En Cuernavaca también nos duele el trompo: Los tacos tan carísimos

Cuernavaca, Mor.— Era 2015. La vida era más sencilla, las tortillas no se rompían tan fácil, y un taco al pastor costaba lo que una moneda olvidada en la guantera. Pero como todo lo bueno en esta vida: se acabó. Hoy, ese mismo taco que te acompañaba en la desvelada, la cruda o la tristeza amorosa… cuesta más del doble. Y no, no trae oro ni viene con aguacate gratis.

En la Ciudad de México —sí, allá donde el smog te acaricia la cara— se hizo un estudio para llorar: en taquerías como Los Cocuyos o Los Güeros de Botulini, el taco al pastor se fue de 10 pesitos a unos sabrosísimos 22 y 23. Un aumento de 120 % y 109 % respectivamente. ¿La inflación acumulada en 10 años? Apenas entre 34 % y 48 %. O sea: ni la inflación pudo alcanzar al trompo.

Pero esto no es cosa solo de chilangos.
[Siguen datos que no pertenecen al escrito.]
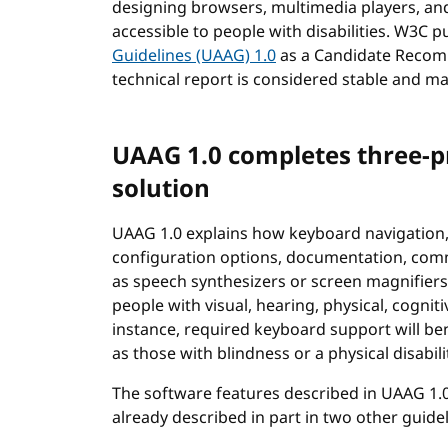
designing browsers, multimedia players, an
accessible to people with disabilities. W3C 
Guidelines (UAAG) 1.0
as a Candidate Recomm
technical report is considered stable and 
UAAG 1.0 completes three-p
solution
UAAG 1.0 explains how keyboard navigation,
configuration options, documentation, comm
as speech synthesizers or screen magnifiers,
people with visual, hearing, physical, cogniti
instance, required keyboard support will b
as those with blindness or a physical disabili
The software features described in UAAG 1.0 
already described in part in two other guide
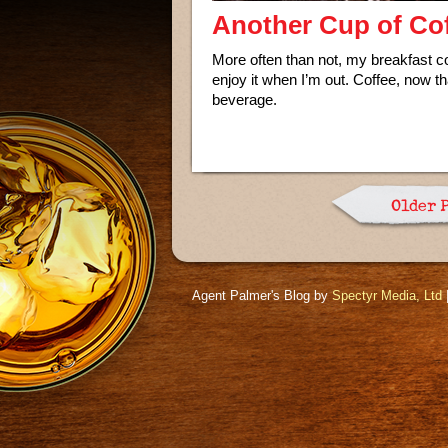
Another Cup of Cof
More often than not, my breakfast con
enjoy it when I’m out. Coffee, now tha
beverage.
Older 
Agent Palmer's Blog by
Spectyr Media, Ltd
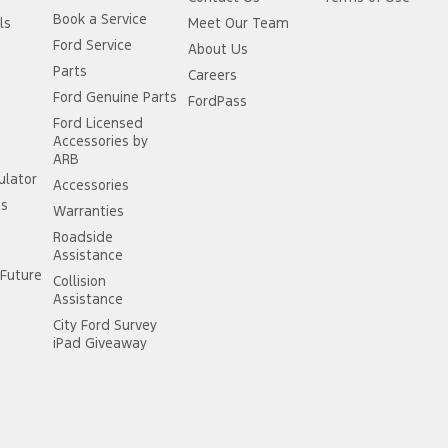
Book a Service
ls
Meet Our Team
Ford Service
About Us
Parts
Careers
Ford Genuine Parts
FordPass
Ford Licensed
Accessories by
ARB
ulator
Accessories
ss
Warranties
Roadside
Assistance
Future
Collision
Assistance
City Ford Survey
iPad Giveaway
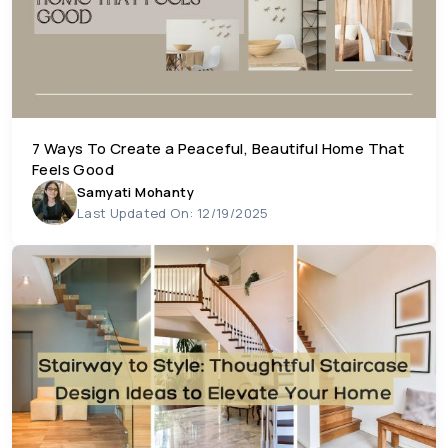
7 Ways To Create a Peaceful, Beautiful Home That
Feels Good
Samyati Mohanty
Last Updated On: 12/19/2025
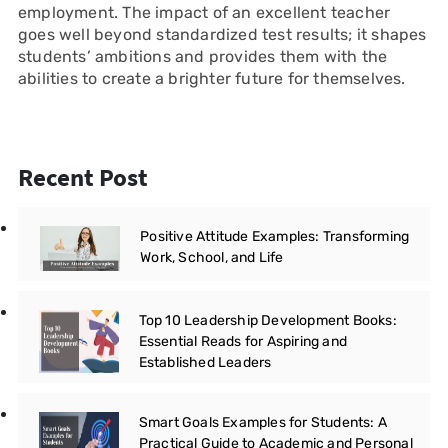
employment. The impact of an excellent teacher
goes well beyond standardized test results; it shapes
students’ ambitions and provides them with the
abilities to create a brighter future for themselves.
Recent Post
Positive Attitude Examples: Transforming
Work, School, and Life
Top 10 Leadership Development Books:
Essential Reads for Aspiring and
Established Leaders
Smart Goals Examples for Students: A
Practical Guide to Academic and Personal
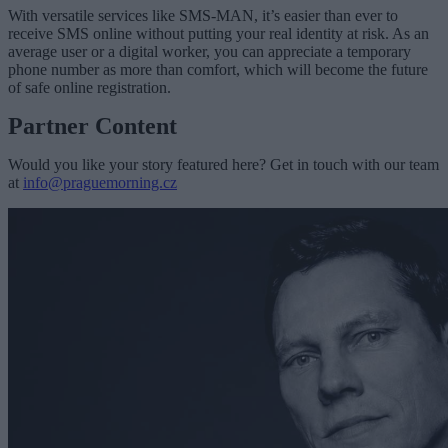
With versatile services like SMS-MAN, it’s easier than ever to
receive SMS online without putting your real identity at risk. As an
average user or a digital worker, you can appreciate a temporary
phone number as more than comfort, which will become the future
of safe online registration.
Partner Content
Would you like your story featured here? Get in touch with our team
at
info@praguemorning.cz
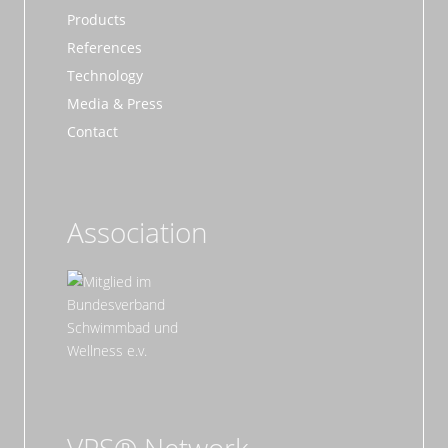
Products
References
Technology
Media & Press
Contact
Association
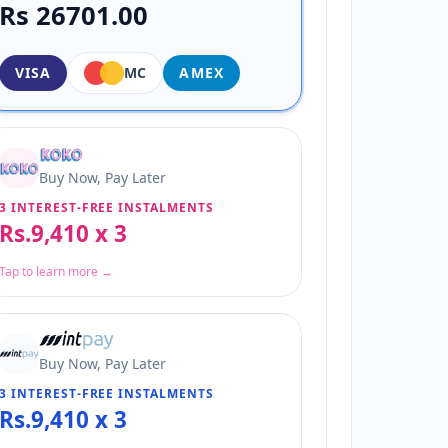
Rs 26701.00
VISA
MC
AMEX
Buy Now, Pay Later
3 INTEREST-FREE INSTALMENTS
Rs.9,410 x 3
Tap to learn more →
Buy Now, Pay Later
3 INTEREST-FREE INSTALMENTS
Rs.9,410 x 3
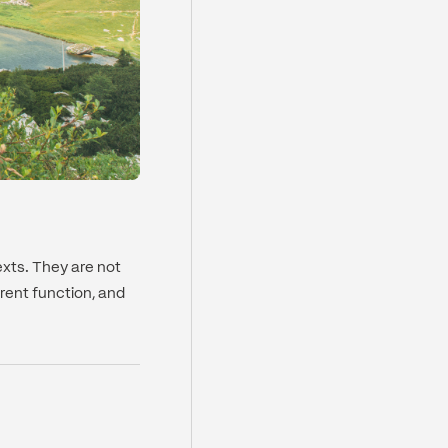
xts. They are not
erent function, and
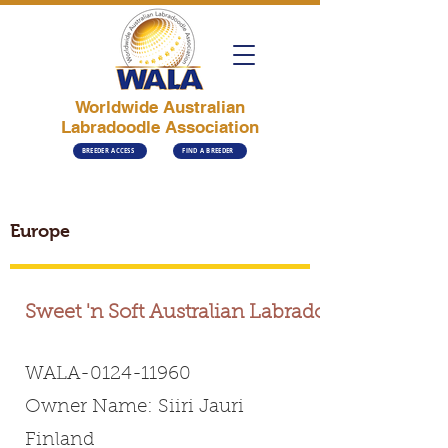
Worldwide Australian
Labradoodle Association
BREEDER ACCESS
FIND A BREEDER
Europe
Sweet 'n Soft Australian Labradoodles
WALA-0124-11960
Owner Name: Siiri Jauri
Finland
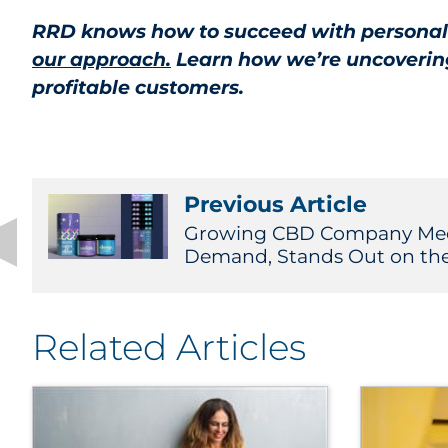
RRD knows how to succeed with personaliz
our approach.
Learn how we’re uncovering 
profitable customers.
Previous Article
Growing CBD Company Mee
Demand, Stands Out on the S
Related Articles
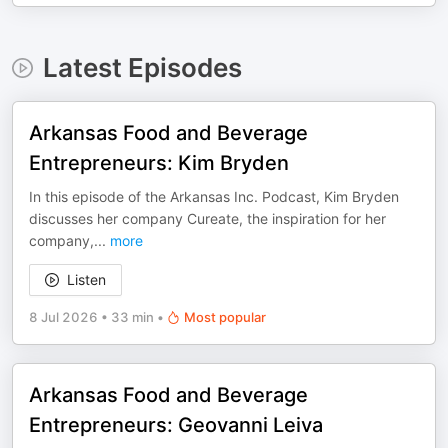
Latest Episodes
Arkansas Food and Beverage
Entrepreneurs: Kim Bryden
In this episode of the Arkansas Inc. Podcast, Kim Bryden
discusses her company Cureate, the inspiration for her
company,
...
more
Listen
8 Jul 2026
•
33 min
•
Most popular
Arkansas Food and Beverage
Entrepreneurs: Geovanni Leiva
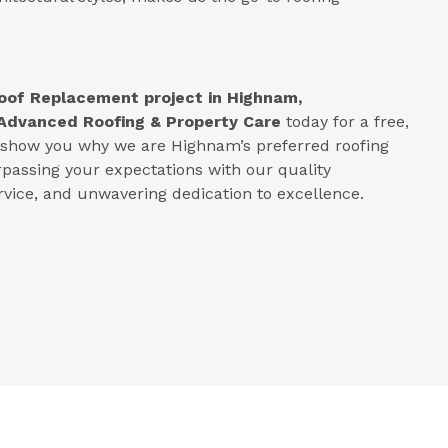
oof Replacement project in
Highnam,
Advanced Roofing & Property Care
today for a free,
s show you why we are Highnam’s preferred roofing
rpassing your expectations with our quality
ice, and unwavering dedication to excellence.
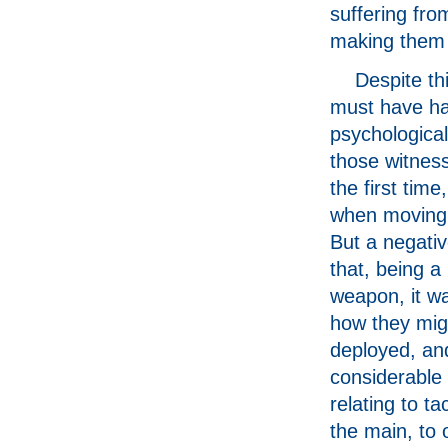
suffering fro
making them 
Despite th
must have ha
psychological
those witnes
the first time,
when moving 
But a negativ
that, being a
weapon, it wa
how they mig
deployed, an
considerable
relating to ta
the main, to o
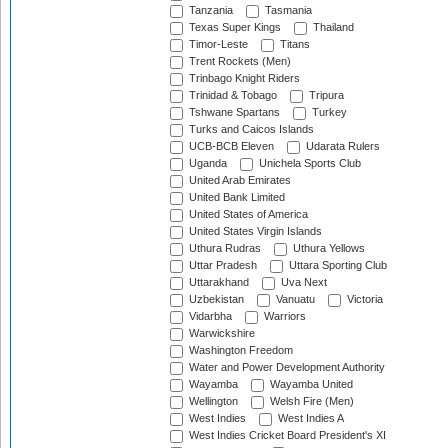
Tanzania
Tasmania
Texas Super Kings
Thailand
Timor-Leste
Titans
Trent Rockets (Men)
Trinbago Knight Riders
Trinidad & Tobago
Tripura
Tshwane Spartans
Turkey
Turks and Caicos Islands
UCB-BCB Eleven
Udarata Rulers
Uganda
Unichela Sports Club
United Arab Emirates
United Bank Limited
United States of America
United States Virgin Islands
Uthura Rudras
Uthura Yellows
Uttar Pradesh
Uttara Sporting Club
Uttarakhand
Uva Next
Uzbekistan
Vanuatu
Victoria
Vidarbha
Warriors
Warwickshire
Washington Freedom
Water and Power Development Authority
Wayamba
Wayamba United
Wellington
Welsh Fire (Men)
West Indies
West Indies A
West Indies Cricket Board President's XI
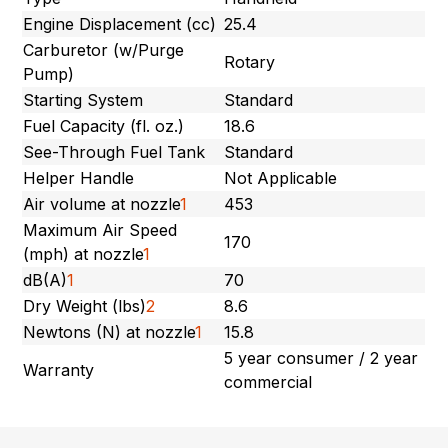
Engine Displacement (cc)
25.4
Carburetor (w/Purge
Rotary
Pump)
Starting System
Standard
Fuel Capacity (fl. oz.)
18.6
See-Through Fuel Tank
Standard
Helper Handle
Not Applicable
Air volume at nozzle
1
453
Maximum Air Speed
170
(mph) at nozzle
1
dB(A)
1
70
Dry Weight (lbs)
2
8.6
Newtons (N) at nozzle
1
15.8
5 year consumer / 2 year
Warranty
commercial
En Cuernavaca también nos están dando en la tripa: lo que antes era taco de a tostón, hoy ya parece platillo gourmet servido con pinzas. No importa si estás en el centro, en Chipitlán o en Las Palmas… en todas partes el pastor ya no se baja de los 25 pesos. Y si te lo dan con piña, ya te están haciendo un favor.

¿Por qué tan caros? Pues que si el gas, que si la carne, que si la renta del local, que si el papel estraza ya cuesta como si fuera hoja de oro. Total: entre el alza de insumos y el “aquí todos quieren vivir de vender tacos”, lo cierto es que la comida callejera ya no es tan callejera… y mucho menos barata.

Así que la próxima vez que pidas 5 pastorcitos con todo, respira hondo, saca la cartera y recuerda que estás invirtiendo en el futuro… del taquero. Porque si algo nos queda claro en Cuernavaca, es que el trompo gira, pero los precios se disparan.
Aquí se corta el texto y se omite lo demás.